MR. JUSTICE ROBERTS took no part in the consideration and
decision of this case.
MR. JUSTICE BLACK and MR. JUSTICE DOUGLAS.
It might fairly be implied by the words "reinstatement of
employees with or without back pay" that the
Page 311 U. S. 14
employees must themselves be the recipients of the back pay.
Were the opinion based on that ground, we would acquiesce. But the
judgment here does not rest upon such an interpretation. The
holding appears to be on the broad ground that the Board may not
require full back pay, even to a wrongfully discharged employee, if
he has received pay for services performed on a governmental relief
project provided exclusively for the needy unemployed. With this
conclusion we cannot agree.
The statute commands that the Board must order "back pay" if the
policy of the Act will thereby be effectuated. At least two persons
are immediately involved in "back pay," as here used: one who pays
and one who receives.
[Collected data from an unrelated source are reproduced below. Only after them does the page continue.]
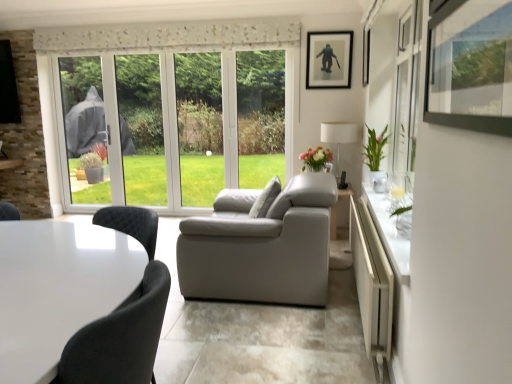 Question: From the image's perspective, is matte black picture frame at upper center located above or below matte floral arrangement at center?

Choices:
 (A) above
 (B) below

Answer: (A)

Question: Does point (331, 59) appear closer or farther from the camera than point (304, 155)?

Choices:
 (A) farther
 (B) closer

Answer: (A)

Question: Which object is positioned farthest from the white glossy table at lower left?

Choices:
 (A) green glossy vase at right
 (B) white fabric lampshade at right
 (C) matte black picture frame at upper center
 (D) white fabric pillow at center
 (E) matte floral arrangement at center

Answer: (C)

Question: Which of these objects is positioned closest to the green glossy vase at right?

Choices:
 (A) white fabric pillow at center
 (B) white fabric lampshade at right
 (C) matte black picture frame at upper center
 (D) matte floral arrangement at center
 (E) white glossy table at lower left

Answer: (D) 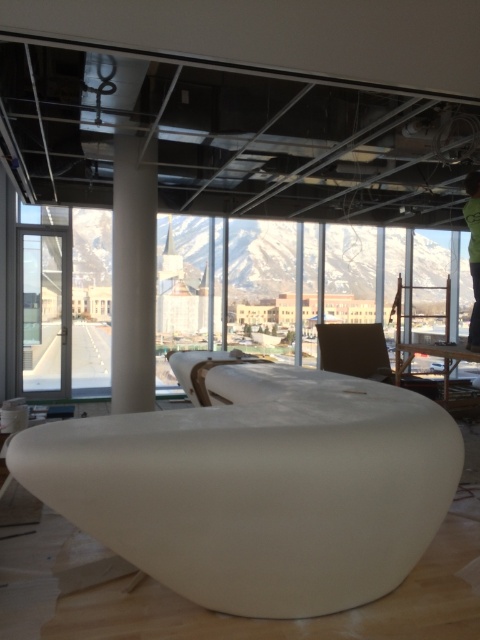 Between point (253, 572) and point (134, 301), which one is positioned behind?

The point (134, 301) is behind.

Is point (396, 582) positioned after point (156, 164)?

No, it is in front of (156, 164).

Identify the location of white matte/soft furniture at center. The image size is (480, 640). (256, 484).

Is white glossy table at center in front of green fabric person at center?

No, white glossy table at center is further to the viewer.

Looking at this image, who is more distant from viewer, (x=451, y=381) or (x=479, y=221)?

The point (x=451, y=381) is more distant.

Which is in front, point (428, 394) or point (469, 253)?

Point (469, 253) is more forward.

Identify the location of white glossy table at center. The height and width of the screenshot is (640, 480). (440, 380).

Which is more to the right, white smooth column at center or white glossy table at center?

From the viewer's perspective, white glossy table at center appears more on the right side.

Does white smooth column at center appear over white glossy table at center?

Yes.

Is point (131, 365) behind point (453, 365)?

No, it is not.

Identify the location of white smooth column at center. The height and width of the screenshot is (640, 480). (132, 273). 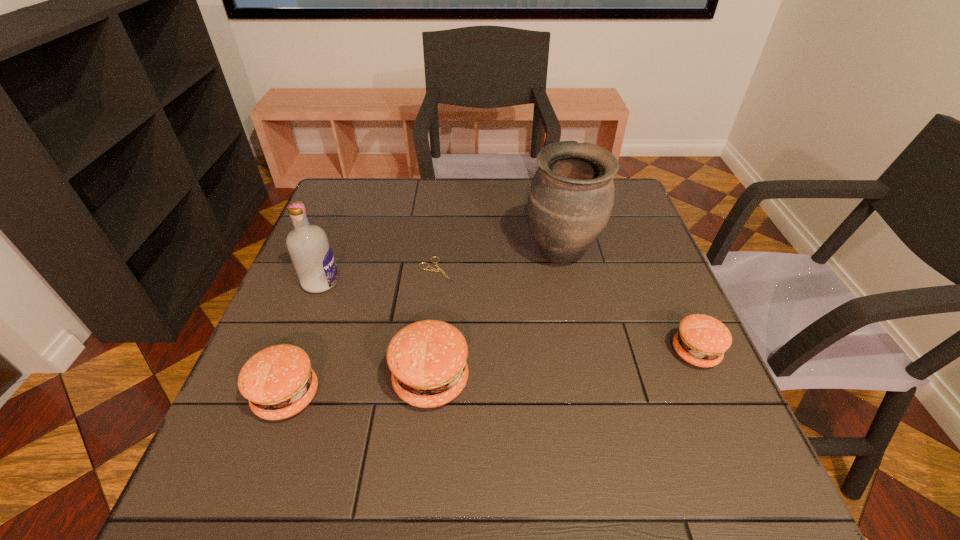 Identify the location of blank space located on the right of the leftmost patty. (346, 396).

The image size is (960, 540). What are the coordinates of `vacant space located 0.110m on the back of the third tallest object` in the screenshot? It's located at (438, 312).

Where is `vacant space situated on the front of the rightmost object`? The width and height of the screenshot is (960, 540). vacant space situated on the front of the rightmost object is located at coordinates (718, 403).

This screenshot has width=960, height=540. I want to click on free space located on the right of the fifth object from left to right, so click(x=618, y=255).

This screenshot has height=540, width=960. Identify the location of blank space located 0.140m on the front of the shears. (431, 328).

Locate an element on the screen. The image size is (960, 540). vacant space located 0.140m on the label of the fifth shortest object is located at coordinates (396, 282).

You are a GUI agent. You are given a task and a screenshot of the screen. Output one action in this format:
    pyautogui.click(x=<x>, y=<y>)
    Task: Click on the patty at the left edge
    The width and height of the screenshot is (960, 540).
    Given the screenshot: What is the action you would take?
    pyautogui.click(x=278, y=381)

Locate an element on the screen. This screenshot has width=960, height=540. vodka that is at the left edge is located at coordinates (309, 248).

You are a GUI agent. You are given a task and a screenshot of the screen. Output one action in this format:
    pyautogui.click(x=<x>, y=<y>)
    Task: Click on the patty situated at the right edge
    
    Given the screenshot: What is the action you would take?
    pyautogui.click(x=701, y=340)

Identify the location of urn present at the right edge. The width and height of the screenshot is (960, 540). (570, 200). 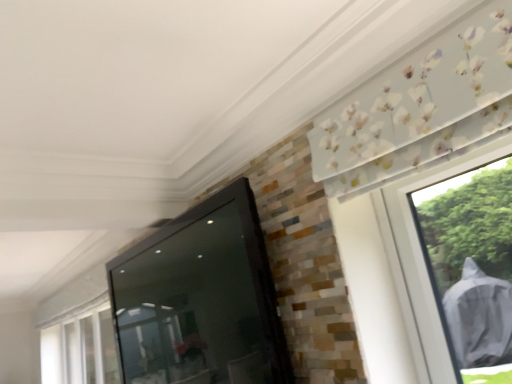 Question: From the image's perspective, is transparent plastic window at lower left under black glossy screen door at center?

Choices:
 (A) yes
 (B) no

Answer: (A)

Question: From the image's perspective, is transparent plastic window at lower left on top of black glossy screen door at center?

Choices:
 (A) yes
 (B) no

Answer: (B)

Question: Does transparent plastic window at lower left touch black glossy screen door at center?

Choices:
 (A) yes
 (B) no

Answer: (B)

Question: Is transparent plastic window at lower left positioned behind black glossy screen door at center?

Choices:
 (A) yes
 (B) no

Answer: (A)

Question: Is transparent plastic window at lower left smaller than black glossy screen door at center?

Choices:
 (A) yes
 (B) no

Answer: (A)

Question: Does transparent plastic window at lower left appear on the right side of black glossy screen door at center?

Choices:
 (A) yes
 (B) no

Answer: (B)

Question: From the image's perspective, is black glossy screen door at center beneath transparent plastic window at lower left?

Choices:
 (A) no
 (B) yes

Answer: (A)

Question: Can you confirm if black glossy screen door at center is shorter than transparent plastic window at lower left?

Choices:
 (A) no
 (B) yes

Answer: (A)

Question: Does black glossy screen door at center have a smaller size compared to transparent plastic window at lower left?

Choices:
 (A) yes
 (B) no

Answer: (B)

Question: From the image's perspective, does black glossy screen door at center appear higher than transparent plastic window at lower left?

Choices:
 (A) yes
 (B) no

Answer: (A)

Question: Is black glossy screen door at center positioned with its back to transparent plastic window at lower left?

Choices:
 (A) no
 (B) yes

Answer: (A)

Question: Does black glossy screen door at center have a greater height compared to transparent plastic window at lower left?

Choices:
 (A) yes
 (B) no

Answer: (A)

Question: From their relative heights in the image, would you say black glossy screen door at center is taller or shorter than transparent plastic window at lower left?

Choices:
 (A) short
 (B) tall

Answer: (B) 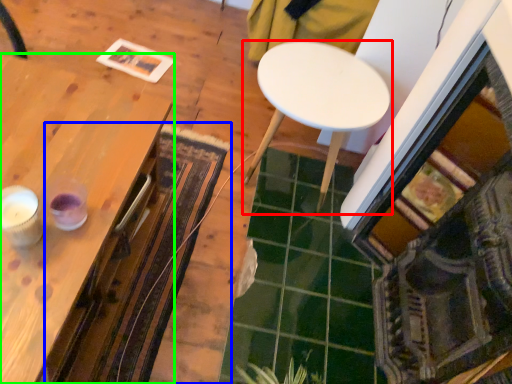 Question: Based on their relative distances, which object is farther from table (highlighted by a red box)? Choose from mat (highlighted by a blue box) and table (highlighted by a green box).

Choices:
 (A) mat
 (B) table

Answer: (B)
The propriety of a "back pay" order as an
instrumentality for effectuating the Act's policies must therefore
be determined by the manner in which it influences the payor and
payee, one, or both. The central policy of the Act is protection to
employees from employer interference, intimidation, and coercion in
relation to unionization and collective bargaining. We cannot doubt
but that a back pay order, as applied to the employer, will
effectually aid in safeguarding these rights. We believe, as did
the Board and the court below, that it may well be said that the
policies of the Act will be effectuated by denying to an offending
employer the opportunity of shifting to government relief agencies
the burden of supporting his wrongfully discharged employees. The
knowledge that he may be called upon to pay out the wages his
employees would have earned but for their wrongful discharge,
regardless of any assistance government may have rendered them
during their unemployment, might well be a factor in inducing an
employer to comply with the Act.
And the construction of the provision for back pay is not helped
by labeling the Act's purpose or the Board's action as either
"punitive" or "remedial." The "back
Page 311 U. S. 15
pay" provision is clear and unambiguous. Hence, it is enough
here for us to determine what Congress meant from what it said.
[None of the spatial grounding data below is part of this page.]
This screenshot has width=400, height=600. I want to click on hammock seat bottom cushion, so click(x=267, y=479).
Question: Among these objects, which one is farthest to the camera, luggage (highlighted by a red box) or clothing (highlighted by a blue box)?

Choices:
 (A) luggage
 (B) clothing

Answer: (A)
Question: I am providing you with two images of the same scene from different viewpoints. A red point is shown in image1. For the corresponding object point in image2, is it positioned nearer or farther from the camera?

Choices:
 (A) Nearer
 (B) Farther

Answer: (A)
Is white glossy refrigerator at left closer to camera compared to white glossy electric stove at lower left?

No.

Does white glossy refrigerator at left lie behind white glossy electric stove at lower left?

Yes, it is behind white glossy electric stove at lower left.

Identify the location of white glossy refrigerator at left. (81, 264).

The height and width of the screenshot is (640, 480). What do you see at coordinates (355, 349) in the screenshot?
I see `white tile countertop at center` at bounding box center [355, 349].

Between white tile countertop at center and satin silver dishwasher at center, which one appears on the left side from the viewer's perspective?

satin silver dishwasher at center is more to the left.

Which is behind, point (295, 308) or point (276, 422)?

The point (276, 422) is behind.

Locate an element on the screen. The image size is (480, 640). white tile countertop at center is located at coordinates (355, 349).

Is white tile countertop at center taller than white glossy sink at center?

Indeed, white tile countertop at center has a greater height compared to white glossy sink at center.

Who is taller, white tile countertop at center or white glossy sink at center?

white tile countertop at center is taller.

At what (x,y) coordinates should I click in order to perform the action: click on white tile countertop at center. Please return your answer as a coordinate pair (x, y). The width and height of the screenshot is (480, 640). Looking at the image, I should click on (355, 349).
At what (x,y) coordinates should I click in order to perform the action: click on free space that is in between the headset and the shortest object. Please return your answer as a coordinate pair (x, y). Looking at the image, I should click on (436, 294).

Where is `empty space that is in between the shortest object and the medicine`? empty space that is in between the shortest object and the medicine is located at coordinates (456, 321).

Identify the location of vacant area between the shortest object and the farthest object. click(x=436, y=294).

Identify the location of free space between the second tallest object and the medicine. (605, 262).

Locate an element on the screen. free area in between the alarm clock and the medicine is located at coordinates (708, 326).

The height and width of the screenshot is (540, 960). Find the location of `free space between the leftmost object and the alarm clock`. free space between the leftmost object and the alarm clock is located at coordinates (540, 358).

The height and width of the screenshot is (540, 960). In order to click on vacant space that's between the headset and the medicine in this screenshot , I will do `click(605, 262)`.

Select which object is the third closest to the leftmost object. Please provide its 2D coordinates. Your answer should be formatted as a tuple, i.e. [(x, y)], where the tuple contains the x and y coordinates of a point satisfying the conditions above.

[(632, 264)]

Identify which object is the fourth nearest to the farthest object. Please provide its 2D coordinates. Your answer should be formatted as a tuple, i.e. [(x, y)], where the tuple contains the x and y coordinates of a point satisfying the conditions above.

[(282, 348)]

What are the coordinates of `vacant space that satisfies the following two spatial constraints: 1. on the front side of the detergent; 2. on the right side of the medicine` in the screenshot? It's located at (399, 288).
Nor is there substance to the expressed fear that complete
acceptance of the words as Congress wrote them would vest unlimited
discretion in the Board, because it would not. That discretion is
narrowly limited by the fact that, as to "back pay," the Board can
in no instance award any greater sum than "back pay" for the period
in which the employee was absent from his employer's services by
reason of his employer's violation of the law.